Aim of the task
Everything from the line containing "Versorgungsverpflichtungen" through the final line of the records must be transcribed verbatim; nothing else belongs in the result.

Source data

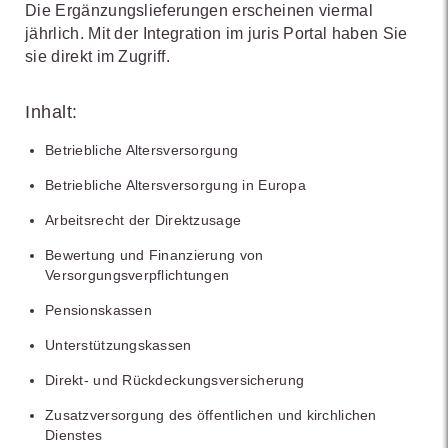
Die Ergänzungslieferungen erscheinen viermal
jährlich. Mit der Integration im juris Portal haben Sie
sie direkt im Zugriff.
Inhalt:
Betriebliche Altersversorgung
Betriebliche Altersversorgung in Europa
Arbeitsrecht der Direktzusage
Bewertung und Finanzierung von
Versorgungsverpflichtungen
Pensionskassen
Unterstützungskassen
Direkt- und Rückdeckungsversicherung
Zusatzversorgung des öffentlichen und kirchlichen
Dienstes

Your response
Versorgungsverpflichtungen
Pensionskassen
Unterstützungskassen
Direkt- und Rückdeckungsversicherung
Zusatzversorgung des öffentlichen und kirchlichen
Dienstes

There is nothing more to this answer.